Showing 9 changed files with 429 additions and 18 deletions.
diff --git a/docs/_toc.yaml b/docs/_toc.yaml
@@ -51,10 +51,16 @@ toc:
     path: /xla/build_from_source
   - title: Develop a new backend for XLA
     path: /xla/developing_new_backend
-  - title: Develop a new PJRT plugin
-    path: /xla/pjrt_integration
   - title: Developer guide
     path: /xla/developer_guide
+- title: PJRT Plugins
+  section:
+  - title: PJRT Overview
+    path: /xla/pjrt/overview
+  - title: Develop a new PJRT plugin
+    path: /xla/pjrt/pjrt_integration
+  - title: PJRT Examples
+    path: /xla/pjrt/examples
 - title: Using XLA in TensorFlow
   # These should be in alphabetical order unless otherwise noted.
   section:

diff --git a/docs/pjrt/_toc.yaml b/docs/pjrt/_toc.yaml
@@ -0,0 +1,12 @@
+toc:
+- heading: PJRT
+- title: Getting started
+  section:
+  - title: Introduction
+    path: /xla/pjrt
+  - title: PJRT C++ API Overview
+    path: /xla/pjrt/cpp_api_overview
+  - title: Develop a new PJRT plugin
+    path: /xla/pjrt/pjrt_integration
+  - title: PJRT Examples
+    path: /xla/pjrt/examples
diff --git a/docs/pjrt/cpp_api_overview.md b/docs/pjrt/cpp_api_overview.md
@@ -0,0 +1,332 @@
+# PJRT C++ Device API Overview
+
+## Background
+
+[PJRT](https://github.com/openxla/xla/blob/c23fbd601a017be25726fd6d624b22daa6a8a4e5/xla/pjrt/c/pjrt_c_api.h)
+is the uniform Device API that we want to add to the ML ecosystem. The long term
+vision is that:
+
+1. Frameworks (JAX, TF, etc.) will call PJRT, which has device-specific
+   implementations that are opaque to the frameworks;
+2. Each device focuses on implementing PJRT APIs, and can be opaque to the
+   frameworks.
+
+PJRT offers both a C API and C++ API. Plugging in at either layer is OK, the C++
+API uses classes to abstract away some concepts, but also has stronger ties to
+XLA datatypes. This page docuses on the C++ API.
+
+## PJRT Components
+
+![PJRT Components](images/pjrt_client.svg)
+
+Note: Most items in this diagram also have backpointers, memory spaces know
+thier device(s) and client, devices know their client, buffers know their memory
+space.
+
+### PjRtClient
+
+_Full reference at [`pjrt_client.h > PjRtClient`](https://github.com/openxla/xla/blob/924b74d84de3760cc589fd1525c7346691d51df5/xla/pjrt/pjrt_client.h#L486)._
+
+Clients manage all communication between the device and framework, and
+encapsulate all state used in the communication.
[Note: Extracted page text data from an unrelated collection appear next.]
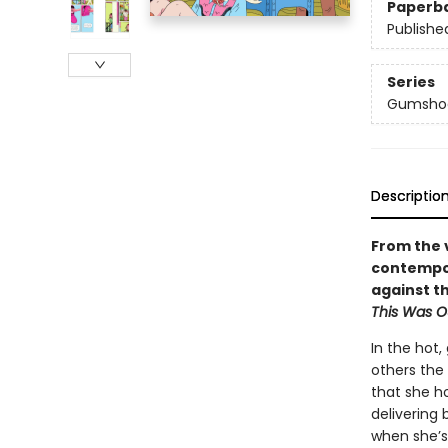
Paperb
Publishe
Series
Gumsho
Descriptio
From the 
contempor
against t
This Was O
In the hot,
others the
that she h
delivering
when she’s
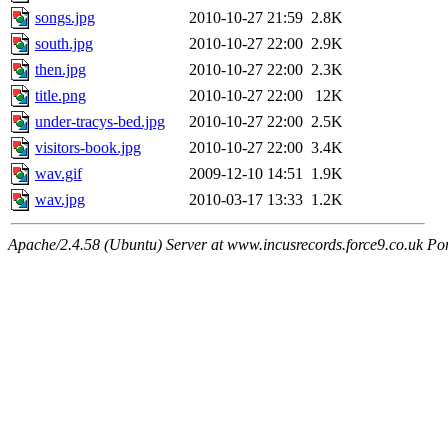
songs.jpg
2010-10-27 21:59
2.8K
south.jpg
2010-10-27 22:00
2.9K
then.jpg
2010-10-27 22:00
2.3K
title.png
2010-10-27 22:00
12K
under-tracys-bed.jpg
2010-10-27 22:00
2.5K
visitors-book.jpg
2010-10-27 22:00
3.4K
wav.gif
2009-12-10 14:51
1.9K
wav.jpg
2010-03-17 13:33
1.2K
Apache/2.4.58 (Ubuntu) Server at www.incusrecords.force9.co.uk Po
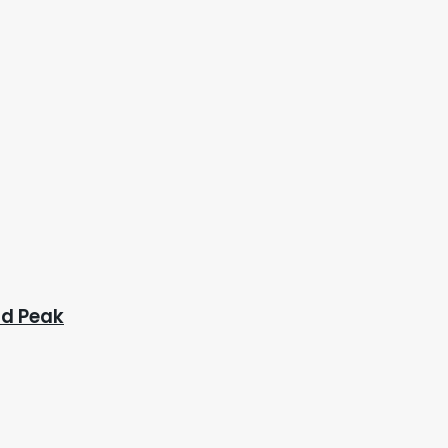
ad Peak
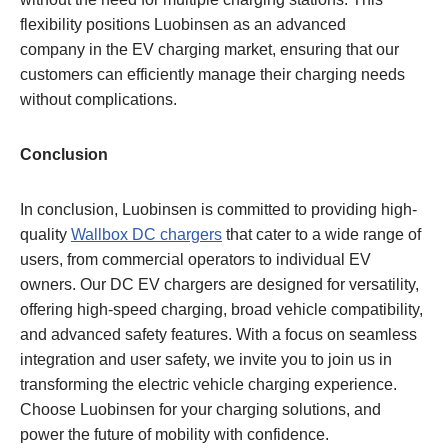
flexibility positions Luobinsen as an advanced
company in the EV charging market, ensuring that our
customers can efficiently manage their charging needs
without complications.
Conclusion
In conclusion, Luobinsen is committed to providing high-
quality
Wallbox DC chargers
that cater to a wide range of
users, from commercial operators to individual EV
owners. Our DC EV chargers are designed for versatility,
offering high-speed charging, broad vehicle compatibility,
and advanced safety features. With a focus on seamless
integration and user safety, we invite you to join us in
transforming the electric vehicle charging experience.
Choose Luobinsen for your charging solutions, and
power the future of mobility with confidence.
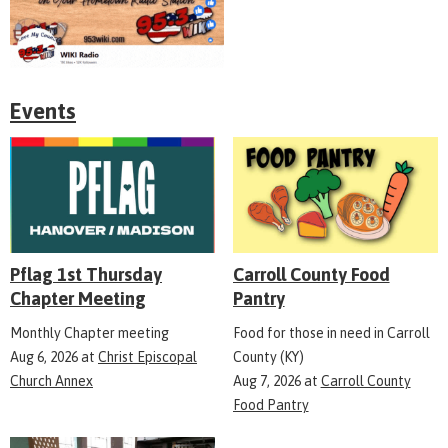
Events
Pflag 1st Thursday
Carroll County Food
Chapter Meeting
Pantry
Monthly Chapter meeting
Food for those in need in Carroll
Aug 6, 2026
at
Christ Episcopal
County (KY)
Church Annex
Aug 7, 2026
at
Carroll County
Food Pantry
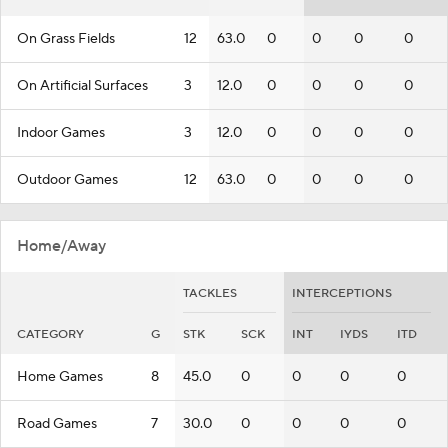
On Grass Fields
12
63.0
0
0
0
0
On Artificial Surfaces
3
12.0
0
0
0
0
Indoor Games
3
12.0
0
0
0
0
Outdoor Games
12
63.0
0
0
0
0
Home/Away
TACKLES
INTERCEPTIONS
CATEGORY
G
STK
SCK
INT
IYDS
ITD
Home Games
8
45.0
0
0
0
0
Road Games
7
30.0
0
0
0
0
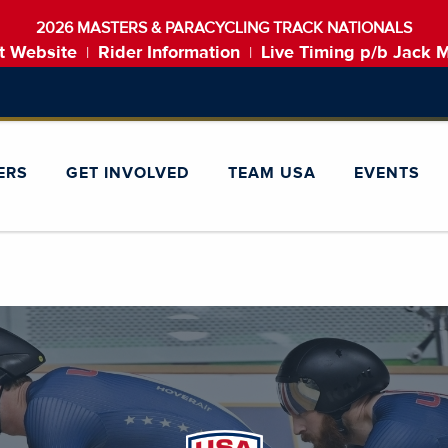
2026 MASTERS & PARACYCLING TRACK NATIONALS
t Website
Rider Information
Live Timing p/b Jack 
|
|
ERS
GET INVOLVED
TEAM USA
EVENTS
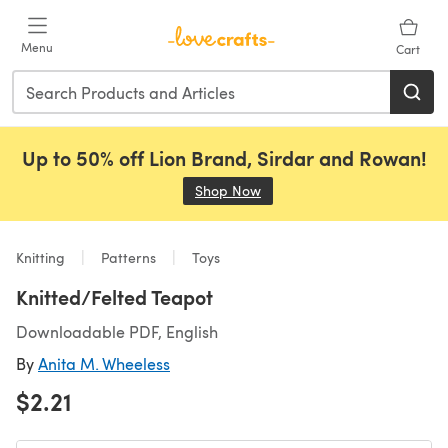
Skip to main content
Menu
Cart
Up to 50% off Lion Brand, Sirdar and Rowan!
Shop Now
(opens in a new tab)
Knitting
Patterns
Toys
Knitted/Felted Teapot
Downloadable PDF, English
By
Anita M. Wheeless
$2.21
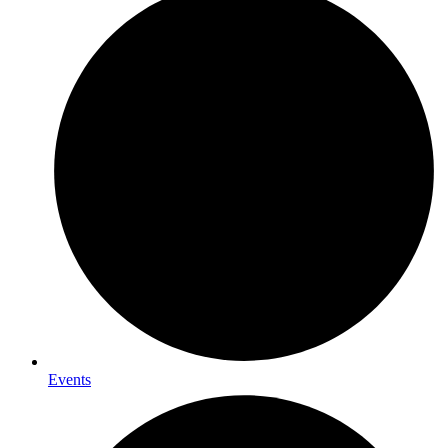
Events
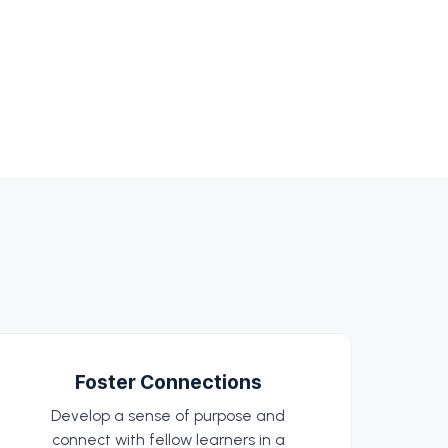
Foster Connections
Develop a sense of purpose and
connect with fellow learners in a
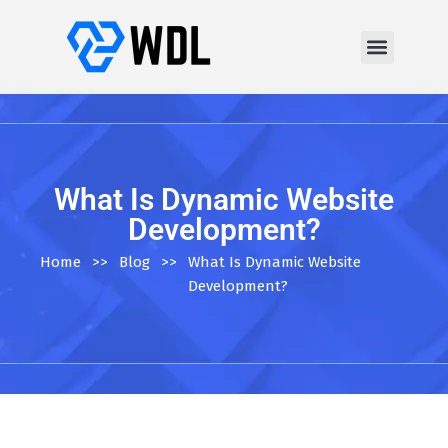
What Is Dynamic Website
Development?
Home
>>
Blog
>>
What Is Dynamic Website
Development?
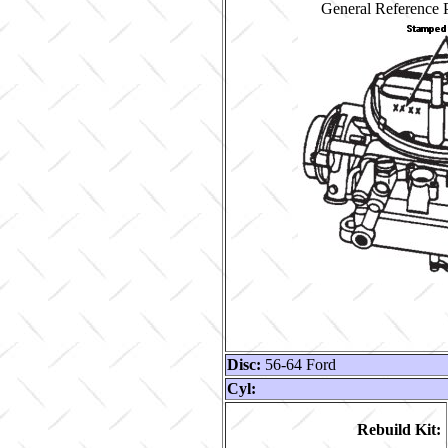
General Reference P
Disc:
56-64 Ford
Cyl:
Rebuild Kit:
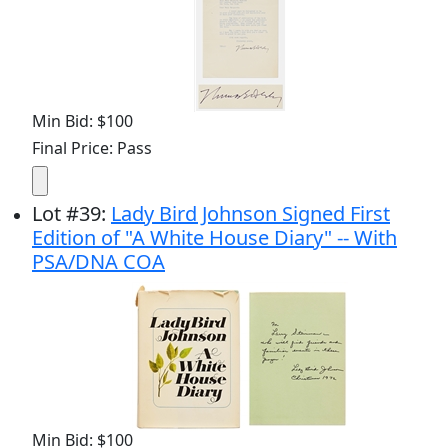
Min Bid: $100
Final Price: Pass
Lot
#
39
:
Lady Bird Johnson Signed First
Edition of "A White House Diary" -- With
PSA/DNA COA
Min Bid: $100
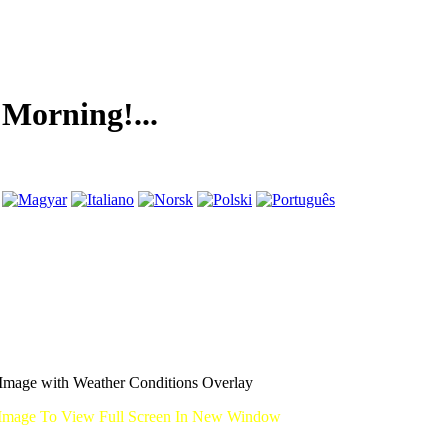
ing!...
mage with Weather Conditions Overlay
Image To View Full Screen In New Window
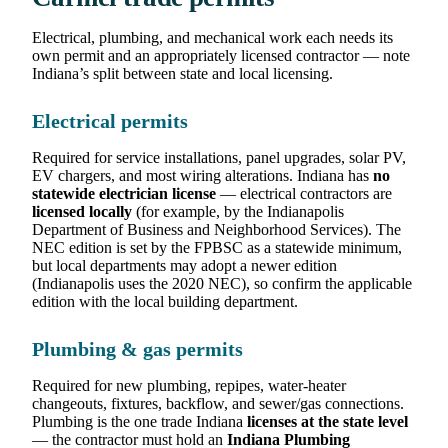
Electrical, plumbing, and mechanical work each needs its
own permit and an appropriately licensed contractor — note
Indiana’s split between state and local licensing.
Electrical permits
Required for service installations, panel upgrades, solar PV,
EV chargers, and most wiring alterations. Indiana has
no
statewide electrician license
— electrical contractors are
licensed locally
(for example, by the Indianapolis
Department of Business and Neighborhood Services). The
NEC edition is set by the FPBSC as a statewide minimum,
but local departments may adopt a newer edition
(Indianapolis uses the 2020 NEC), so confirm the applicable
edition with the local building department.
Plumbing & gas permits
Required for new plumbing, repipes, water-heater
changeouts, fixtures, backflow, and sewer/gas connections.
Plumbing is the one trade Indiana
licenses at the state level
— the contractor must hold an
Indiana Plumbing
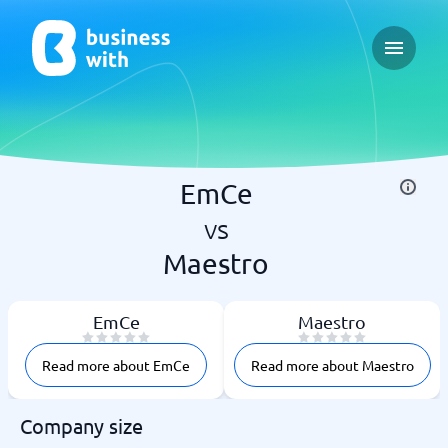
Open ma
EmCe
vs
Maestro
EmCe
Maestro
Read more about EmCe
Read more about Maestro
Company size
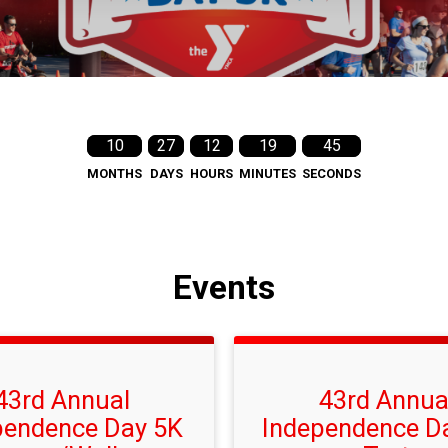
10
27
12
19
44
MONTHS
DAYS
HOURS
MINUTES
SECONDS
Events
43rd Annual
43rd Annua
pendence Day 5K
Independence D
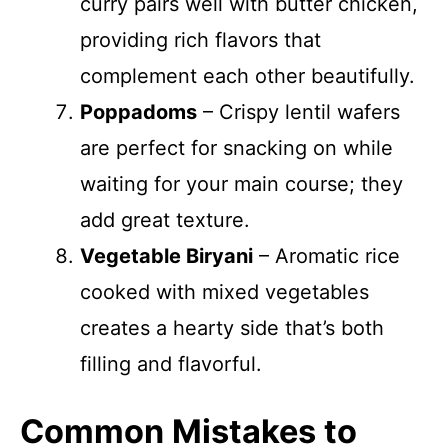
curry pairs well with butter chicken,
providing rich flavors that
complement each other beautifully.
Poppadoms
– Crispy lentil wafers
are perfect for snacking on while
waiting for your main course; they
add great texture.
Vegetable Biryani
– Aromatic rice
cooked with mixed vegetables
creates a hearty side that’s both
filling and flavorful.
Common Mistakes to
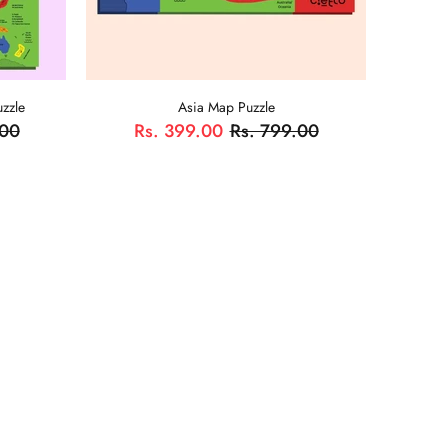
zzle
Asia Map Puzzle
.00
Rs. 399.00
Rs. 799.00
ADD TO CART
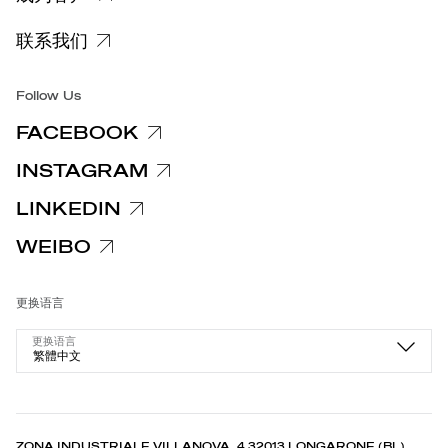
特定隐私信息
联系我们
集团/无障碍
Follow Us
FACEBOOK
INSTAGRAM
LINKEDIN
WEIBO
更换语言
更换语言
繁體中文
ZONA INDUSTRIALE VILLANOVA, 4 32013 LONGARONE (BL),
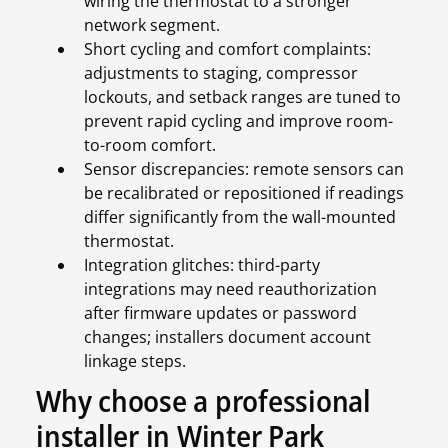
wiring the thermostat to a stronger
network segment.
Short cycling and comfort complaints:
adjustments to staging, compressor
lockouts, and setback ranges are tuned to
prevent rapid cycling and improve room-
to-room comfort.
Sensor discrepancies: remote sensors can
be recalibrated or repositioned if readings
differ significantly from the wall-mounted
thermostat.
Integration glitches: third-party
integrations may need reauthorization
after firmware updates or password
changes; installers document account
linkage steps.
Why choose a professional
installer in Winter Park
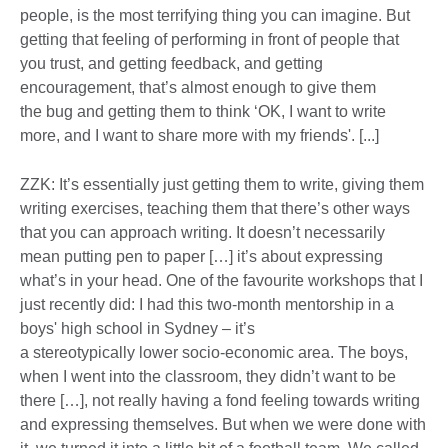
people, is the most terrifying thing you can imagine. But
getting that feeling of performing in front of people that
you trust, and getting feedback, and getting
encouragement, that’s almost enough to give them
the bug and getting them to think ‘OK, I want to write
more, and I want to share more with my friends'. [...]
ZZK: It’s essentially just getting them to write, giving them
writing exercises, teaching them that there’s other ways
that you can approach writing. It doesn’t necessarily
mean putting pen to paper […] it’s about expressing
what’s in your head. One of the favourite workshops that I
just recently did: I had this two-month mentorship in a
boys' high school in Sydney – it’s
a stereotypically lower socio-economic area. The boys,
when I went into the classroom, they didn’t want to be
there […], not really having a fond feeling towards writing
and expressing themselves. But when we were done with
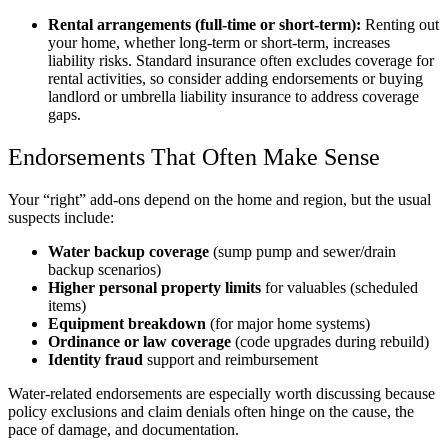
Rental arrangements (full-time or short-term):
Renting out
your home, whether long-term or short-term, increases
liability risks. Standard insurance often excludes coverage for
rental activities, so consider adding endorsements or buying
landlord or umbrella liability insurance to address coverage
gaps.
Endorsements That Often Make Sense
Your “right” add-ons depend on the home and region, but the usual
suspects include:
Water backup coverage
(sump pump and sewer/drain
backup scenarios)
Higher personal property limits
for valuables (scheduled
items)
Equipment breakdown
(for major home systems)
Ordinance or law coverage
(code upgrades during rebuild)
Identity fraud
support and reimbursement
Water-related endorsements are especially worth discussing because
policy exclusions and claim denials often hinge on the cause, the
pace of damage, and documentation.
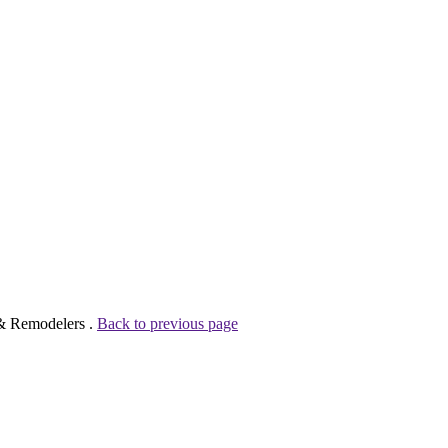
 & Remodelers .
Back to previous page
They have a generic set of APIs
+for interacting with a PJRT plugin, and they own the devices and memory spaces
+for a given plugin.
+
+### PjRtDevice
+
+_Full references at [`pjrt_client.h > PjRtDevice`](https://github.com/openxla/xla/blob/3e448cf9e86775a37ec5f7d3c69dfb20e0c760df/xla/pjrt/pjrt_client.h#L102),
+and [`pjrt_device_description.h`](https://github.com/openxla/xla/blob/main/xla/pjrt/pjrt_device_description.h)_
+
+A device class is used to describe a single device. A device has a device
+description to help identify its kind (unique hash to identify GPU/CPU/xPU), and
+location within a grid of devices both locally and globally.
+
+Devices also know thier associated memory spaces and the client it is owned by.
+
+A device does *not* necessarily know the buffers of actual data associated with
+it, but it can figure that out by looking through its associated memory spaces.
+
+### PjRtMemorySpace
+
+_Full reference at [`pjrt_client.h > PjRtMemorySpace`](https://github.com/openxla/xla/blob/3e448cf9e86775a37ec5f7d3c69dfb20e0c760df/xla/pjrt/pjrt_client.h#L72)._
+
+Memory spaces can be used to describe a location of memory. These can either be
+unpinned, and are free to live anywhere but be accessible from a device, or they
+can be pinned and must live on a specific device.
+
+Memory spaces know their associated buffers of data, and the devices (plural)
+that a memory space is associated with, as well as the client it is a part of.
+
+### PjRtBuffer
+
+_Full reference at [`pjrt_client.h > PjRtBuffer`](https://github.com/openxla/xla/blob/3e448cf9e86775a37ec5f7d3c69dfb20e0c760df/xla/pjrt/pjrt_client.h#L1111)._
+
+A buffer holds data on a device in some format that will be easy to work with
+inside the plugin, such as an MLIR elements attr or a proprietary tensor format.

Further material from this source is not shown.